----- Exercise materials -----

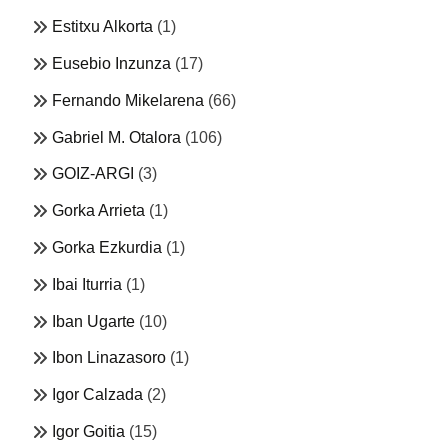
Estitxu Alkorta
(1)
Eusebio Inzunza
(17)
Fernando Mikelarena
(66)
Gabriel M. Otalora
(106)
GOIZ-ARGI
(3)
Gorka Arrieta
(1)
Gorka Ezkurdia
(1)
Ibai Iturria
(1)
Iban Ugarte
(10)
Ibon Linazasoro
(1)
Igor Calzada
(2)
Igor Goitia
(15)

-----

Line by line, write out the entries exactly, and leave the pictures out.

▸ **Solution for this task**
Estitxu Alkorta
(1)
Eusebio Inzunza
(17)
Fernando Mikelarena
(66)
Gabriel M. Otalora
(106)
GOIZ-ARGI
(3)
Gorka Arrieta
(1)
Gorka Ezkurdia
(1)
Ibai Iturria
(1)
Iban Ugarte
(10)
Ibon Linazasoro
(1)
Igor Calzada
(2)
Igor Goitia
(15)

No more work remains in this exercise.